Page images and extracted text
◆ ◆ ◆ ◆ ◆

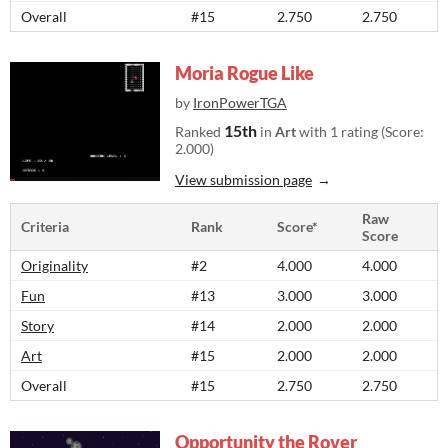
Overall
#15
2.750
2.750
Moria Rogue Like
by
IronPowerTGA
15th
Ranked
in
Art
with 1 rating (Score:
2.000)
View submission page
Raw
Criteria
Rank
Score*
Score
Originality
#2
4.000
4.000
Fun
#13
3.000
3.000
Story
#14
2.000
2.000
Art
#15
2.000
2.000
Overall
#15
2.750
2.750
Opportunity the Rover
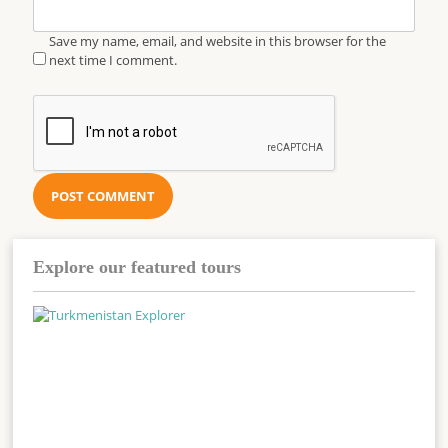
Save my name, email, and website in this browser for the
next time I comment.
Explore our featured tours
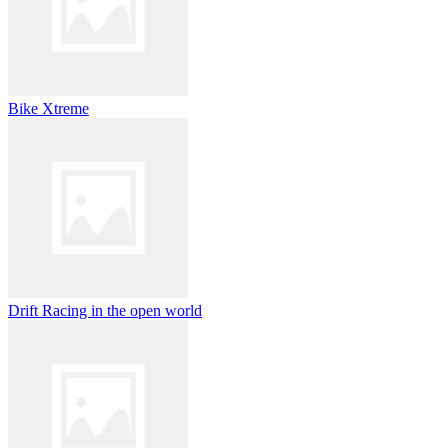
Bike Xtreme
Drift Racing in the open world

◆ ◆ ◆ ◆ ◆

• [Exercise]:
Go to the line above holding "Originality", then copy exactly each line down to and including the one holding "Bike Xtreme", leaving pictures out.

• [Your solution]:
Originality
#2
4.000
4.000
Fun
#13
3.000
3.000
Story
#14
2.000
2.000
Art
#15
2.000
2.000
Overall
#15
2.750
2.750
Opportunity the Rover
Save my name, email, and website in this browser for the
next time I comment.
Explore our featured tours
Bike Xtreme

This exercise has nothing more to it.